Et pourtant, malgré l’urgence et la contrainte réglementaire, le marché, dans sa grande majorité, regarde encore tout cela de loin. Pour combien de temps encore ? L’ère du laxisme arrive à sa fin. Bientôt les organisations n’auront plus d’autre choix que d’intégrer le numérique responsable dans leurs pratiques L’INR (institut du numérique responsable) préconise notamment :

  • D’optimiser les outils numériques pour limiter leurs impacts et consommations ;
  • De développer des offres de services accessibles pour tous, inclusives et durables ;
  • De déployer des pratiques numériques éthiques et responsables ;
  • De rendre le numérique mesurable, transparent et lisible ;
  • De favoriser l’émergence de nouveaux comportements et valeurs.

Le numérique frugal & éthique, nouveau levier de performance

Il s’agit d’un véritable chantier de transformation pour les entreprises, d’une métamorphose des usages. D’un lifting numérique qui n’est pas sans bénéfices réels et même conséquents.

Contribution aux engagements RSE, optimisation des coûts, durabilité des investissements, sécurisation des données, meilleure expérience client, offres de services accessibles pour tous, inclusives et durables, bénéfices d’image, limitation de l’impact carbone… La liste est longue ! Mais attention, pas de numérique responsable fructueux sans une feuille de route précise et engagée à trois niveaux : écologique (green IT), social (IT for green) et éthique. Ni sans la création d’un référentiel sur-mesure adapté à l’ADN et à l’environnement de l’entreprise.

Construire son propre référentiel : clé du succès numérique

Demain, le numérique responsable ne sera plus un horizon fantasmé ou valorisant mais un levier déterminant dans la performance des entreprises.
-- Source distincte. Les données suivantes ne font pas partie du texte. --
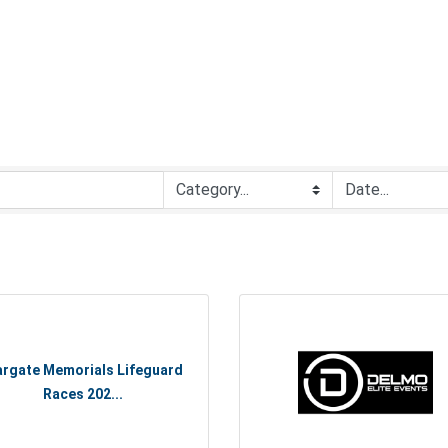
rgate Memorials Lifeguard
Races 202...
Il sera même créateur de valeur, à condition de ne pas se lancer dans la bataille en ordre dispersé, de mettre en place une démarche globale au sein de l’entreprise

La feuille de route de l’organisation demande à être structurée autour des trois dimensions du numérique responsable (NR) :

Cela demande de respecter quatre étapes fondamentales, comme le recommande le Cigref* : 

  • Mettre en place les prérequis d’une démarche de sobriété numérique ; notamment intégrer les externalités négatives du numérique dans les coûts complets, faire apparaitre la notion de dette technique liée à ces enjeux.
  • Activer les leviers d’action pour convaincre et déclencher les décisions (démontrer la valeur des projets numériques sobres, anticiper l’impact des réglementations et projets de loi) ;
  • Organiser la gouvernance (intégrer la sobriété numérique dans les processus et les décisions à l’échelle de l’organisation) ;
  • Construire et partager les bonnes pratiques en créant un référentiel de bonnes pratiques qui décrit par domaines les grandes étapes à prendre en compte dans une démarche de sobriété numérique.

En l’absence de véritables référentiels de marché, construire son propre référentiel est la clé de voute d’une transformation numérique responsable réussie. Cette démarche permet en effet de mieux appréhender les impacts en interne et en externe, de prendre conscience des enjeux, de construire des objectifs cohérents. Et, à terme, de piloter plus efficacement la transformation.

*Association des grandes entreprises et administrations publiques françaises, le Cigref se donne pour mission de développer leur capacité à intégrer et maitriser le numérique.